Consider also recent bank risk-taking. The media has recently reported that Citigroup and Bank of America were buying up some of the AAA-tranches of nonprime mortgage-backed securities. Didn't the government provide insurance on portfolios of $300 billion and $118 billion on the very same stuff for Citi and BofA this past year? These securities are at the heart of the financial crisis and the core of the PPIP. If true, this is egregious behavior -- and it's incredible that there are no restrictions against it.
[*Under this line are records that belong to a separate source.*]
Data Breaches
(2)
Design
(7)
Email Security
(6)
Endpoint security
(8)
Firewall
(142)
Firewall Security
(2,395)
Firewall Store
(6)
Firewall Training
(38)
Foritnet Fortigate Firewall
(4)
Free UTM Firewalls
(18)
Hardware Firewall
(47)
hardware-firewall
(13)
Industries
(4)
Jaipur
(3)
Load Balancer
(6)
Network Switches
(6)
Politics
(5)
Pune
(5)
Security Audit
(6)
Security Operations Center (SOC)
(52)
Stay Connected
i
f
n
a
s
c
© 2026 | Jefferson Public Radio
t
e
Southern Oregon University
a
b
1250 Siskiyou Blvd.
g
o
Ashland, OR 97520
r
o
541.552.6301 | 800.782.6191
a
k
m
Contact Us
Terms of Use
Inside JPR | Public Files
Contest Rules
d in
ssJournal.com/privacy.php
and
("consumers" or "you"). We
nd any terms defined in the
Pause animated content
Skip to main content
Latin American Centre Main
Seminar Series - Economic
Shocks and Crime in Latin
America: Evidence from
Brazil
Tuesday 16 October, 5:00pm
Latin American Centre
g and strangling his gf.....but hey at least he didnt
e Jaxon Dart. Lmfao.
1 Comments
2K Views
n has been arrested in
Third, stress tests aside, it is highly likely that some of these large banks will be insolvent, given the various estimates of aggregate losses. The government has got to come up with a plan to deal with these institutions that does not involve a bottomless pit of taxpayer money. This means it will have the unenviable tasks of managing the systemic risk resulting from the failure of these institutions and then managing it in receivership. But it will also mean transferring risk from taxpayers to creditors. This is fair: Metaphorically speaking, these are the guys who served alcohol to the banks just before they took off down the highway.
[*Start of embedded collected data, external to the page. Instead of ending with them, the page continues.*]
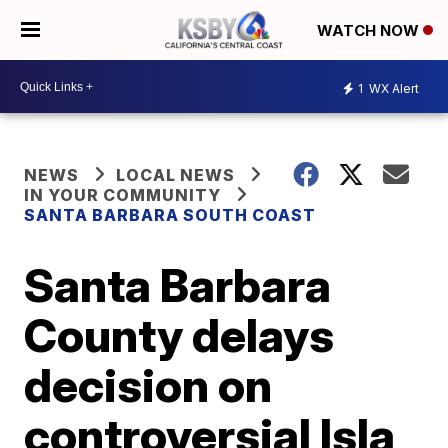
WATCH NOW
1
WX Alert
NEWS
LOCAL NEWS
IN YOUR COMMUNITY
SANTA BARBARA SOUTH COAST
Santa Barbara
County delays
decision on
controversial Isla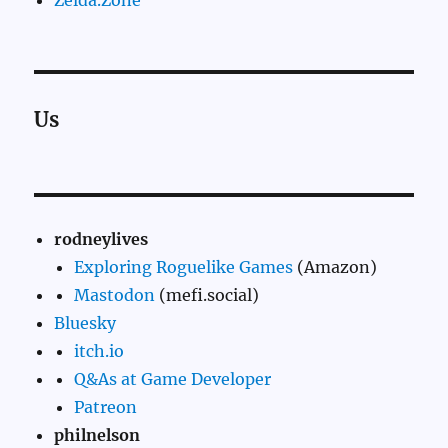
Us
rodneylives
Exploring Roguelike Games
(Amazon)
Mastodon
(mefi.social)
Bluesky
itch.io
Q&As at Game Developer
Patreon
philnelson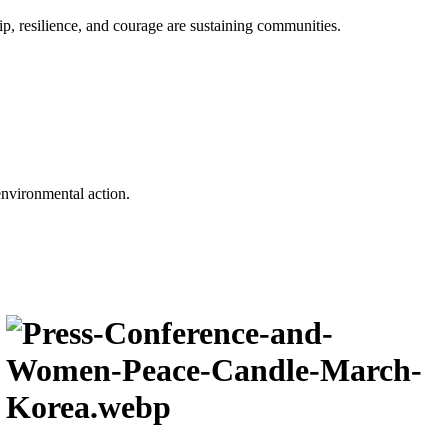
p, resilience, and courage are sustaining communities.
environmental action.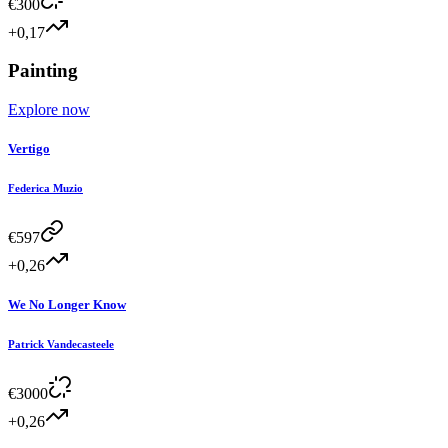
€
300
+0,17
Painting
Explore now
Vertigo
Federica Muzio
€
597
+0,26
We No Longer Know
Patrick Vandecasteele
€
3000
+0,26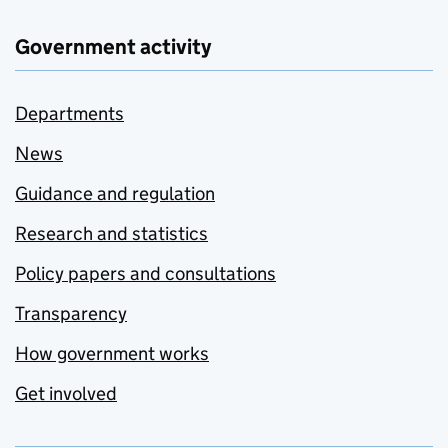
Government activity
Departments
News
Guidance and regulation
Research and statistics
Policy papers and consultations
Transparency
How government works
Get involved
And we shouldn't hear one more time from a government official, "if only we had the authority to act . . ."
We were sympathetic to this argument on March 16, 2008 when Bear Stearns ran aground; much less sympathetic on Sept. 15 and 16, 2008 when Lehman and A.I.G. collapsed; and now downright irritated seven months later. Is there anything more important in solving the financial crisis than creating a law (an "insolvency regime law") that empowers the government to handle complex financial institutions in receivership? Congress should pass such legislation -- as requested by the administration -- on a fast-track basis.
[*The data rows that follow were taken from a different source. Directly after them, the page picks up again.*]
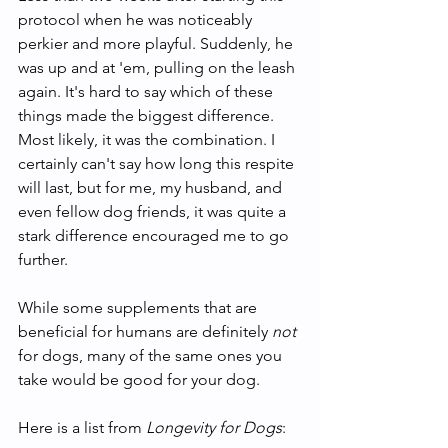
protocol when he was noticeably 
perkier and more playful. Suddenly, he 
was up and at 'em, pulling on the leash 
again. It's hard to say which of these 
things made the biggest difference. 
Most likely, it was the combination. I 
certainly can't say how long this respite 
will last, but for me, my husband, and 
even fellow dog friends, it was quite a 
stark difference encouraged me to go 
further.  
While some supplements that are 
beneficial for humans are definitely
 not 
for dogs, many of the same ones you 
take would be good for your dog. 
Here is a list from 
Longevity for Dogs
: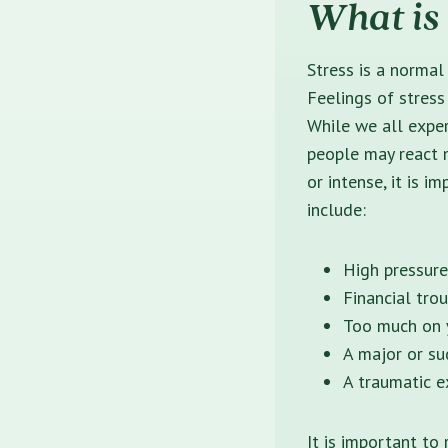
What is 
Stress is a normal
Feelings of stress
While we all expe
people may react m
or intense, it is 
include:
High pressure
Financial tro
Too much on y
A major or su
A traumatic e
It is important to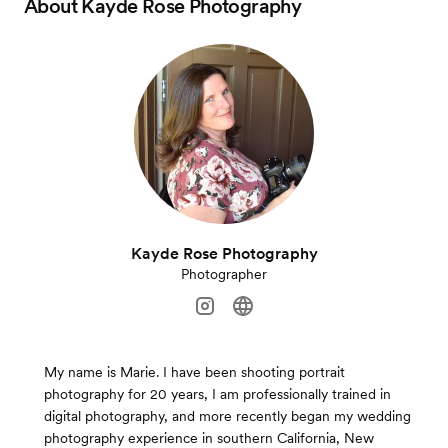
About
Kayde Rose Photography
Kayde Rose Photography
Photographer
My name is Marie. I have been shooting portrait
photography for 20 years, I am professionally trained in
digital photography, and more recently began my wedding
photography experience in southern California, New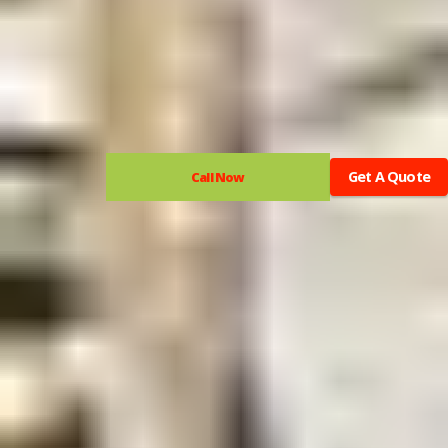
Get A Quote
Call Now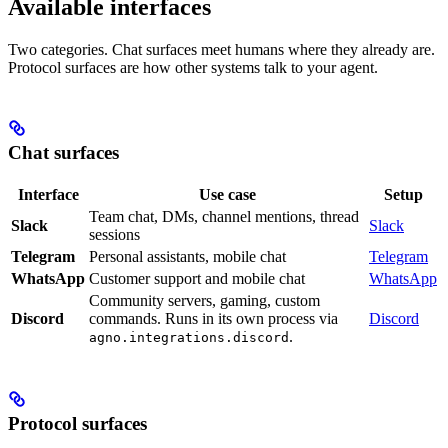
Available interfaces
Two categories. Chat surfaces meet humans where they already are.
Protocol surfaces are how other systems talk to your agent.
Chat surfaces
Interface
Use case
Setup
Team chat, DMs, channel mentions, thread
Slack
Slack
sessions
Telegram
Personal assistants, mobile chat
Telegram
WhatsApp
Customer support and mobile chat
WhatsApp
Community servers, gaming, custom
Discord
commands. Runs in its own process via
Discord
.
agno.integrations.discord
Protocol surfaces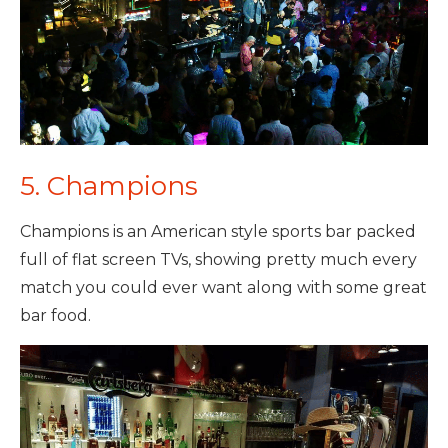
5. Champions
Champions is an American style sports bar packed
full of flat screen TVs, showing pretty much every
match you could ever want along with some great
bar food.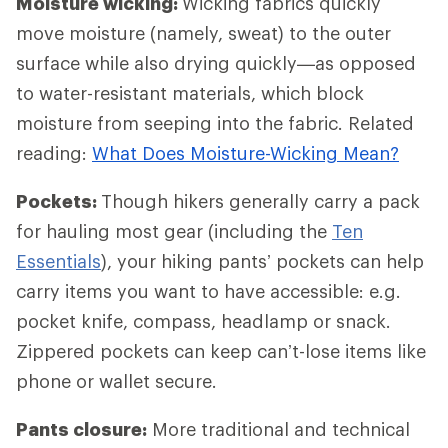
Moisture wicking:
Wicking fabrics quickly
move moisture (namely, sweat) to the outer
surface while also drying quickly—as opposed
to water-resistant materials, which block
moisture from seeping into the fabric. Related
reading:
What Does Moisture-Wicking Mean?
Pockets:
Though hikers generally carry a pack
for hauling most gear (including the
Ten
Essentials
), your hiking pants’ pockets can help
carry items you want to have accessible: e.g.
pocket knife, compass, headlamp or snack.
Zippered pockets can keep can’t-lose items like
phone or wallet secure.
Pants closure:
More traditional and technical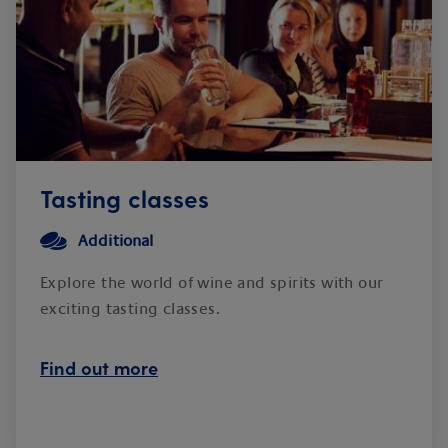
Tasting classes
Additional
Explore the world of wine and spirits with our
exciting tasting classes.
Find out more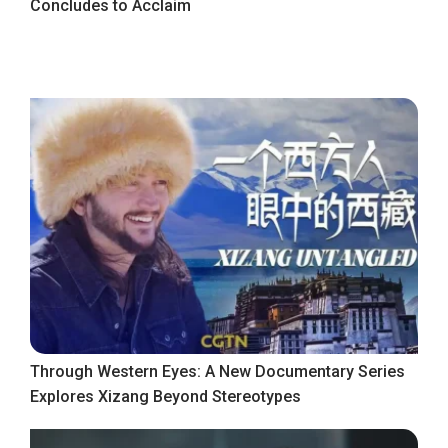
Concludes to Acclaim
Through Western Eyes: A New Documentary Series
Explores Xizang Beyond Stereotypes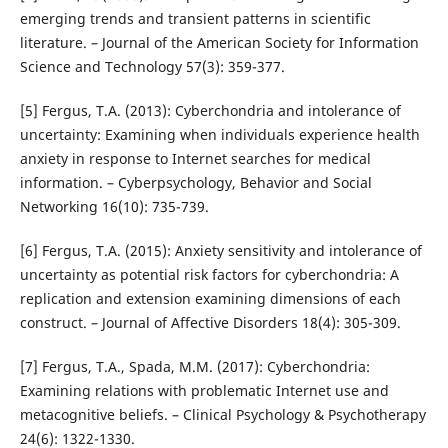
emerging trends and transient patterns in scientific
literature. – Journal of the American Society for Information
Science and Technology 57(3): 359-377.
[5] Fergus, T.A. (2013): Cyberchondria and intolerance of
uncertainty: Examining when individuals experience health
anxiety in response to Internet searches for medical
information. – Cyberpsychology, Behavior and Social
Networking 16(10): 735-739.
[6] Fergus, T.A. (2015): Anxiety sensitivity and intolerance of
uncertainty as potential risk factors for cyberchondria: A
replication and extension examining dimensions of each
construct. – Journal of Affective Disorders 18(4): 305-309.
[7] Fergus, T.A., Spada, M.M. (2017): Cyberchondria:
Examining relations with problematic Internet use and
metacognitive beliefs. – Clinical Psychology & Psychotherapy
24(6): 1322-1330.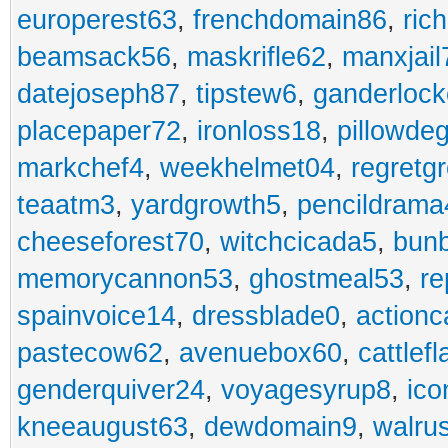
europerest63
,
frenchdomain86
,
ric
beamsack56
,
maskrifle62
,
manxjail
datejoseph87
,
tipstew6
,
ganderlock
placepaper72
,
ironloss18
,
pillowde
markchef4
,
weekhelmet04
,
regretg
teaatm3
,
yardgrowth5
,
pencildrama
cheeseforest70
,
witchcicada5
,
bun
memorycannon53
,
ghostmeal53
,
re
spainvoice14
,
dressblade0
,
actionc
pastecow62
,
avenuebox60
,
cattlef
genderquiver24
,
voyagesyrup8
,
ico
kneeaugust63
,
dewdomain9
,
walru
The mere threat of this law could be a powerful catalyst in aligning incentives. As the potential costs of receivership are quite high, it would obviously be optimal if the bank's liabilities could be restructured outside of bankruptcy. Until recently, this would have been considered near impossible. However, in 2008 there was a surge in distressed exchanges of debt for equity or preferred equity.
Still, the recent negotiations with Chrysler's creditors suggest large obstacles. The size and complexity of large banks' capital structures make debt-for-equity exchanges an even taller task, particularly because creditors will want to hold out for a full bailout along the lines they have been receiving.
The government should be able to dangle an insolvency law as an incentive to cooperate. This will result in a $1 trillion game of chicken. But given the size of the stakes, and the alternative of the taxpayers continuing to foot the bill, it's the best way forward.